A Day of Rest
“What did you do this weekend?” a friend asked me on a Monday morning. “Nothing much,” was my knee-jerk response. But “nothing” couldn’t have been farther from the truth.
Saturday was spent shuffling the kids from one set of grandparents to the other so that I could race to clean the house and get caught up on laundry, while they were watched. Saturday afternoon was spent teaching a class. Sunday was a blur of last-minute preparations for the coming week: grocery shopping, bulk cooking, ironing work clothes, paying bills, and writing an article.
Nothing restful. Nothing delightful. Nothing relaxing…should have been my answer.
Keep Holy the Sabbath Day
The concept of the Sabbath begins in the story of creation when God himself modeled this by resting on the 7th day. Again, we see this wisdom passed from God to his people when he ordered that the land should be given a Sabbath year of rest every 7th year — nothing planted and harvested on the soil for that year so that it would be ready to plentifully produce for the next 6 years that followed.

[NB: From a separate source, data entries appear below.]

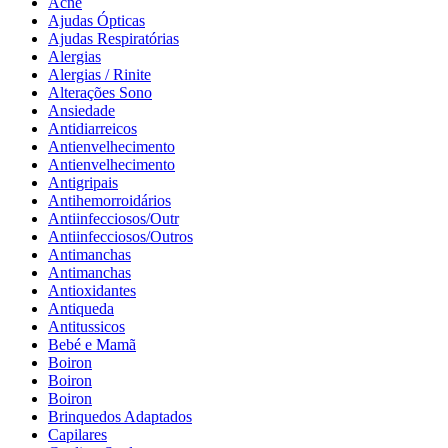
Acne
Ajudas Ópticas
Ajudas Respiratórias
Alergias
Alergias / Rinite
Alterações Sono
Ansiedade
Antidiarreicos
Antienvelhecimento
Antienvelhecimento
Antigripais
Antihemorroidários
Antiinfecciosos/Outr
Antiinfecciosos/Outros
Antimanchas
Antimanchas
Antioxidantes
Antiqueda
Antitussicos
Bebé e Mamã
Boiron
Boiron
Boiron
Brinquedos Adaptados
Capilares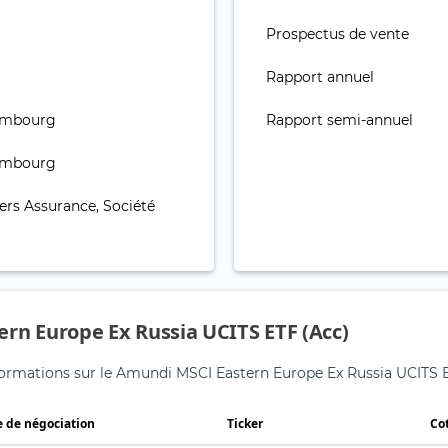
Prospectus de vente
Rapport annuel
xembourg
Rapport semi-annuel
xembourg
rs Assurance, Société
rn Europe Ex Russia UCITS ETF (Acc)
informations sur le Amundi MSCI Eastern Europe Ex Russia UCITS E
e de négociation
Ticker
Co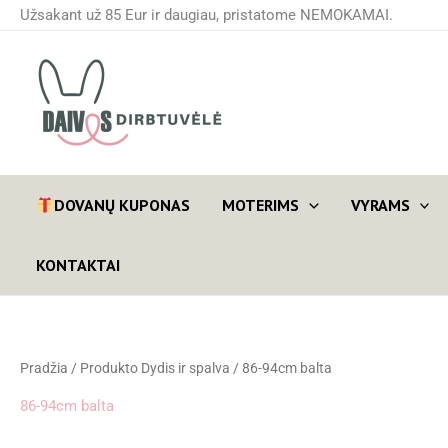
Pereiti
Užsakant už 85 Eur ir daugiau, pristatome NEMOKAMAI.
prie
turinio
DOVANŲ KUPONAS
MOTERIMS
VYRAMS
KONTAKTAI
Pradžia
/ Produkto Dydis ir spalva / 86-94cm balta
86-94cm balta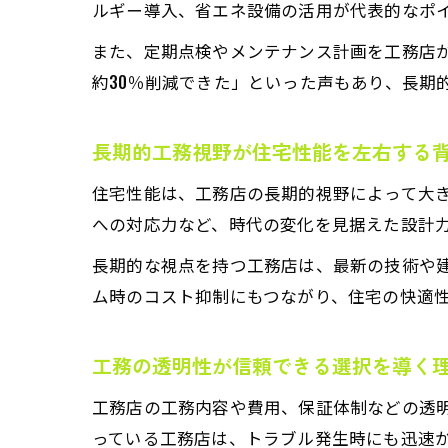
ルギー導入、省エネ設備の活用が代表的なポ
また、定期点検やメンテナンス計画を工務店
約30％削減できた」といった声もあり、長期
長期的工務視野が住宅性能を左右する
住宅性能は、工務店の長期的視野によって大
への対応力など、時代の変化を見据えた設計
長期的な視点を持つ工務店は、最新の技術や
ム時のコスト抑制にもつながり、住宅の快適
工務の透明性が信頼できる選択を導く
工務店の工務内容や費用、保証体制などの透
っている工務店は、トラブル発生時にも迅速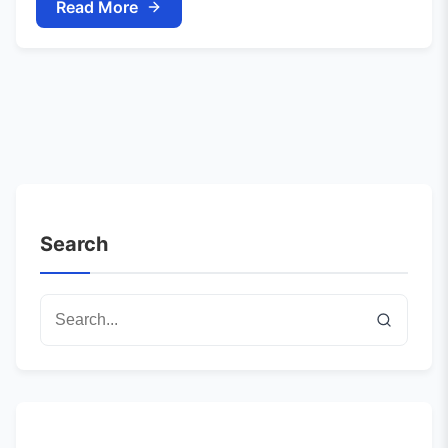
Read More
Search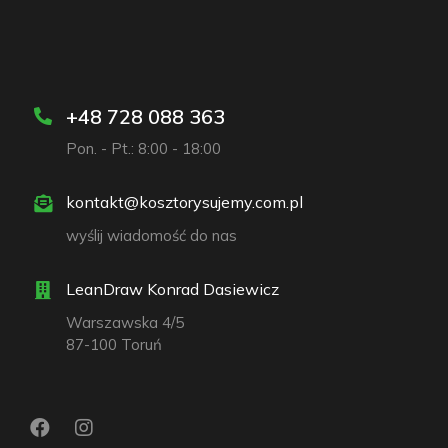
+48 728 088 363
Pon. - Pt.: 8:00 - 18:00
kontakt@kosztorysujemy.com.pl
wyślij wiadomość do nas
LeanDraw Konrad Dasiewicz
Warszawska 4/5
87-100 Toruń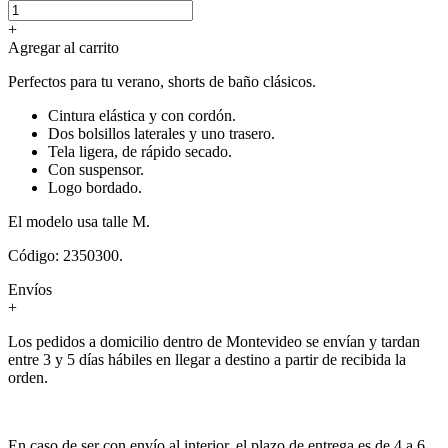
+
Agregar al carrito
Perfectos para tu verano, shorts de baño clásicos.
Cintura elástica y con cordón.
Dos bolsillos laterales y uno trasero.
Tela ligera, de rápido secado.
Con suspensor.
Logo bordado.
El modelo usa talle M.
Código: 2350300.
Envíos
+
Los pedidos a domicilio dentro de Montevideo se envían y tardan
entre 3 y 5 días hábiles en llegar a destino a partir de recibida la
orden.
En caso de ser con envío al interior, el plazo de entrega es de 4 a 6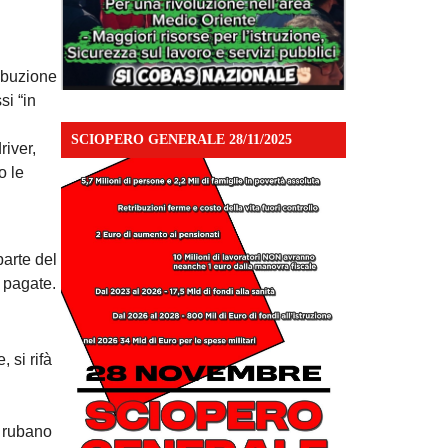
ribuzione
si “in
SCIOPERO GENERALE 28/11/2025
river,
o le
parte del
o pagate.
 si rifà
, rubano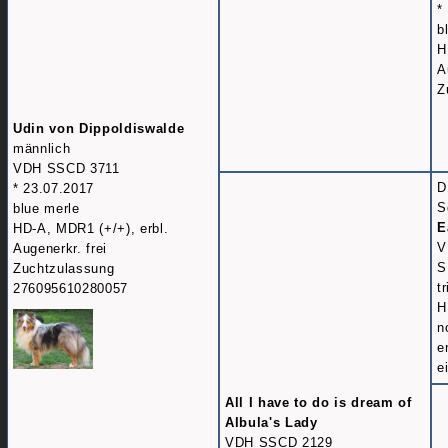
*
b
H
A
Z
Udin von Dippoldiswalde
männlich
VDH SSCD 3711
D
* 23.07.2017
S
blue merle
E
HD-A, MDR1 (+/+), erbl.
V
Augenerkr. frei
S
Zuchtzulassung
t
276095610280057
H
n
e
e
All I have to do is dream of
Albula's Lady
VDH SSCD 2129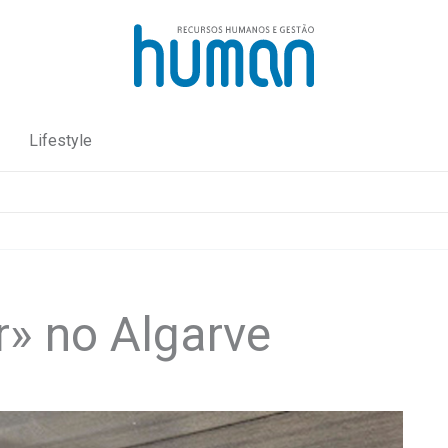
Lifestyle
r» no Algarve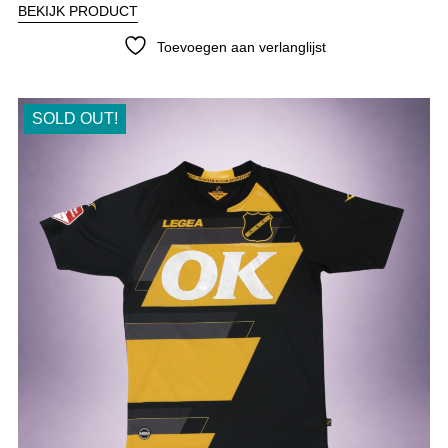
BEKIJK PRODUCT
Toevoegen aan verlanglijst
SOLD OUT!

Later, we know it as part of the 10 Commandments, right there alongside other fundamental laws like “do not murder” which we are to live by.
When it comes to understanding and wisdom on how to best care for ourselves, I have come to trust in the Creator’s instructions. I believe He knows a thing or two about our health and wellness. Keeping the Sabbath as a true day of rest and renewal just may be the simple, overlooked key to balancing the hectic overwhelming pace of life that we lead.
“But how can I possibly ‘give up’ one whole day to do nothing? Monday morning will come, and the week will be a disaster without all the preparations.”
Wayne Muller, author of Sabbath: Finding Rest, Renewal and Delight in Our Busy Lives says, ” The more our life speeds up, the more we feel weary, overwhelmed, and lost…The whole experience of being alive begins to melt into one enormous obligation.”
All or nothing?
How can we reclaim the Sabbath as a Day of Rest? Start by subtracting one thing and adding another.
For example, choose one chore, task, or agenda-driven thing that does not have a place on a day of rest (like email, work, laundry, bills, etc.) and remove it from a 24-hour period.
Then add one element to your Sabbath day that is noteworthy and directly related to delighting, being in the present moment, relaxing, or rejuvenating. Perhaps a morning walk, stretching on the sofa for a mid-day nap, a long slow cup of tea in a favorite chair, a coffee date with your friend or spouse, or a picnic with your kids in the backyard. You get the idea.
Put it to the test.
Watch to see if the quality of energy you have for the upcoming week changes. See if, in making rest a priority, you find new ways to fit all that needs to be done into the 6 other days. Observe whether you know more clearly what things can be removed from your plate, to open up more time.
Keep adding one and subtracting one until you find the Day of Rest that you long for and that prepares you to take on the week ahead in a balanced, energized and productive way.
Then on Monday morning when someone asks about your weekend, you can answer, “A whole lot of intentional, peaceful and relaxing nothing!”